NVIDIA AI Enterprise customers have access to a pre-configured GPU Operator within the NVIDIA Enterprise Catalog. The GPU Operator is pre-configured to simplify the provisioning experience with NVIDIA AI Enterprise deployments.
The pre-configured GPU Operator differs from the GPU Operator in the public NGC catalog. The differences are:
It is configured to use a prebuilt vGPU driver image (Only available to NVIDIA AI Enterprise customers).
It is configured to use the NVIDIA License System (NLS).
The GPU Operator with NVIDIA AI Enterprise requires some tasks to be completed prior to installation. Refer to the document NVIDIA AI Enterprise for instructions prior to running the below commands.
Add the NVIDIA AI Enterprise Helm repository, where api-key
is the NGC API key for accessing the NVIDIA Enterprise Collection that you generated:
$ helm repo add nvaie https://helm.ngc.nvidia.com/nvaie --username='$oauthtoken' --password=api-key && helm repo update
$ helm install --wait --generate-name nvaie/gpu-operator -n gpu-operator
License GPU Operator
Copy the NLS license token in the file named
client_configuration_token.tok
.Create an empty gridd.conf file.
touch gridd.conf
Create Configmap for the NLS Licensing.
kubectl create configmap licensing-config -n gpu-operator --from-file=./gridd.conf --from-file=./client_configuration_token.tok
Create K8s Secret to Access NGC registry.

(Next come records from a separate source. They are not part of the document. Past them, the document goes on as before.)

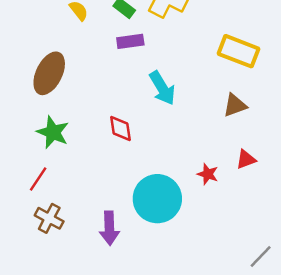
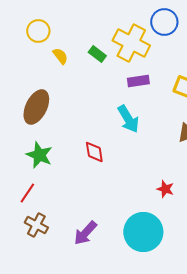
purple rectangle: (130, 41) -> (138, 81), moved
cyan circle: (157, 199) -> (143, 232), moved
purple arrow: (109, 228) -> (85, 233), turned 44

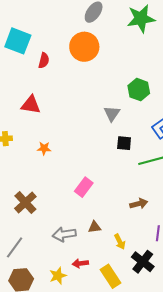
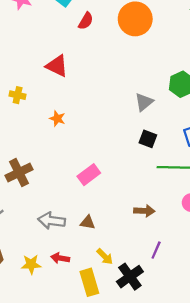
yellow arrow: (120, 242) -> (105, 257), moved, turned -35

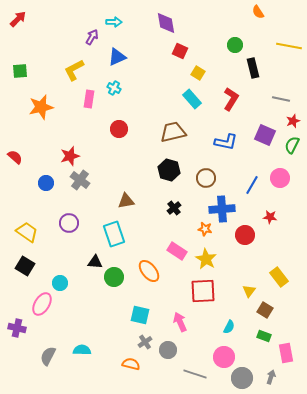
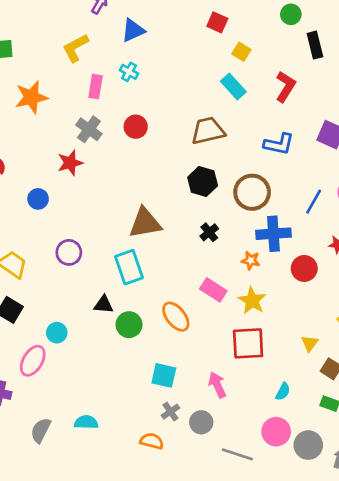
brown circle: (206, 178) -> (252, 192), size x1.4
gray cross: (80, 180) -> (89, 129), moved
brown triangle: (126, 201) -> (145, 223), size x1.5
gray circle: (242, 378) -> (308, 445), moved

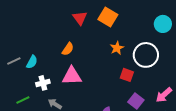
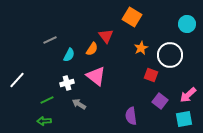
red triangle: (80, 18) -> (106, 36), moved
gray line: (14, 61) -> (50, 40), moved
cyan semicircle: (32, 62) -> (69, 55), moved
pink triangle: (72, 76) -> (96, 76), turned 40

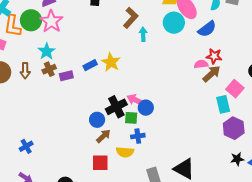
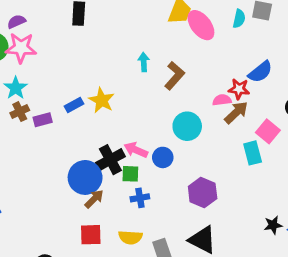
brown L-shape: (131, 18) -> (174, 76), moved
pink star: (51, 21) -> (21, 48), turned -30
cyan circle: (174, 23) -> (187, 126), moved
blue semicircle: (207, 29) -> (260, 72), moved
blue circle: (146, 108) -> (163, 157), moved
blue circle: (97, 120) -> (85, 177), size x1.6
purple hexagon: (234, 128) -> (203, 193), moved
yellow semicircle: (125, 152) -> (130, 237), moved

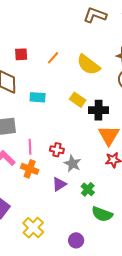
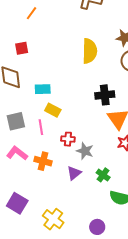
orange line: (53, 58) -> (31, 13), moved
yellow semicircle: (88, 65) -> (90, 51), turned -120
yellow rectangle: (78, 100) -> (53, 110), moved
pink line: (30, 147) -> (41, 127), moved

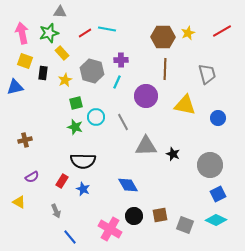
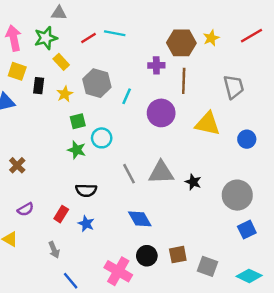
purple cross: (121, 60) -> (156, 65), moved
gray line: (123, 122) -> (129, 174), moved
brown cross: (25, 140) -> (17, 165), turned -32
black semicircle: (83, 161) -> (86, 190), size x0.7
cyan diamond: (216, 220) -> (249, 276), moved

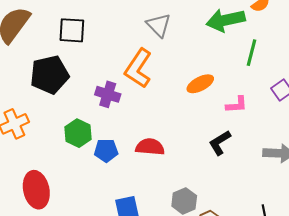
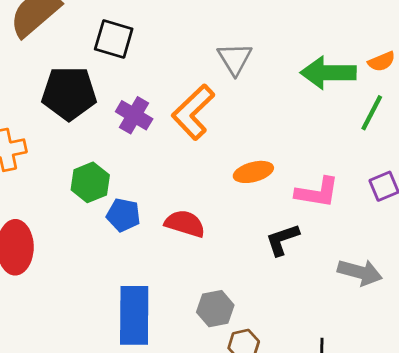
green line: (252, 53) -> (372, 113), moved
orange ellipse: (200, 84) -> (253, 172), moved
purple cross: (108, 94) -> (134, 115), moved
pink L-shape: (237, 105) -> (317, 192), size x1.4

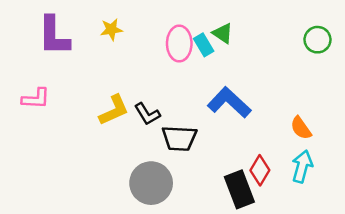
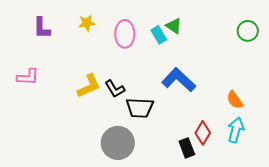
purple L-shape: (54, 36) -> (42, 28), size x0.7
pink ellipse: (179, 44) -> (125, 34), moved
black rectangle: (239, 189) -> (187, 148), size x0.7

kubectl create secret docker-registry ngc-secret --docker-server="nvcr.io/nvaie" --docker-username='$oauthtoken' --docker-password=’<YOUR API KEY>’ --docker-email=’<YOUR EMAIL>’ -n gpu-operator
GPU Operator with RDMA
Prerequisites
Please install the Network Operator to ensure that the MOFED drivers are installed.
After NVIDIA Network Operator installation is completed, execute the below command to install the GPU Operator to load nv_peer_mem modules.
$ helm install --wait gpu-operator nvaie/gpu-operator -n gpu-operator --set driver.rdma.enabled=true
Please note that the installation of the GPU Operator can take a couple of minutes. How long the installation will take depends on your internet speed.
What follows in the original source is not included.